A Romney victory would be bad news for green energy companies like First Solar (FSLR), says Derrick, because Romney would roll back federal support for this sector.

Defense stocks: Big winners in a Romney victory

Military spending is another key area where the two candidates disagree sharply. Romney says he won't cut defense spending. He's touted a plan to devote 4% of gross domestic product to military spending, says Wells Fargo analyst Sam Pearlstein. In contrast, Obama is likely to cut military spending to hit deficit-reduction targets.

That makes classic defense plays -- such as Lockheed Martin (LMT), Northrop Grumman (NOC) and Raytheon (RTN) -- winners in a Romney victory.

Lockheed Martin is the world's largest defense contractor, with a broad range of products, including the F-35 fighter jet, the C-130 Hercules and the C-5 Galaxy aircraft, missiles and surveillance systems. Northrop Grumman makes drones, manned aircraft and intelligence and surveillance systems. Raytheon supplies radars, sensors, communication equipment and cybersecurity products.

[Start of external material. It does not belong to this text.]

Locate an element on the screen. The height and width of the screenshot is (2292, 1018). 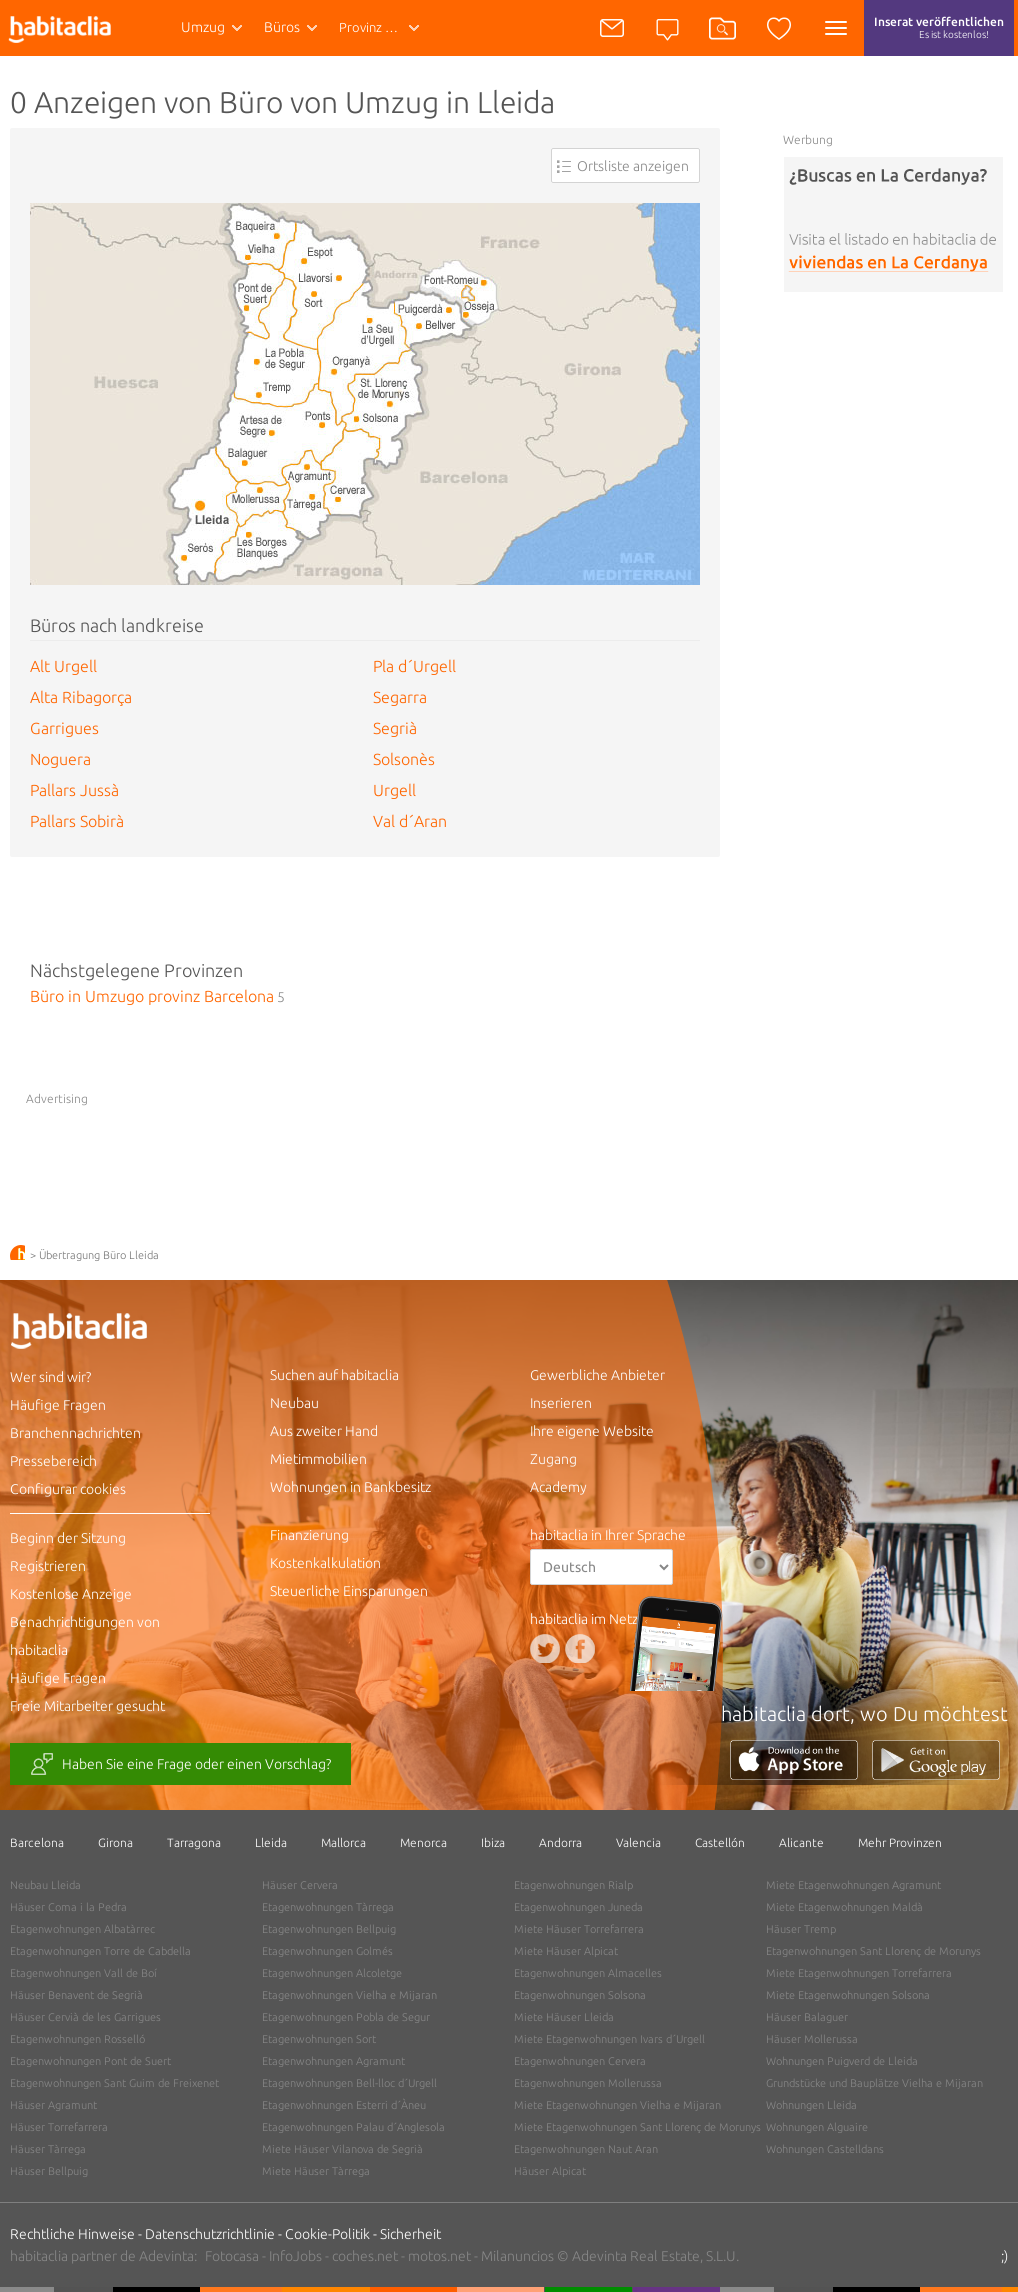
Etagenwohnungen Pobla de Segur is located at coordinates (346, 2017).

Morningstar's Rick Tauber has a high rating -- four stars out of five -- on a lesser-known defense company called SAIC (SAI). It supplies products used in intelligence, surveillance, reconnaissance, cybersecurity and logistics. These are all high-priority and high-growth areas of defense. This suggests SAIC would do well if Romney wins but also hold up well in a second term for Obama.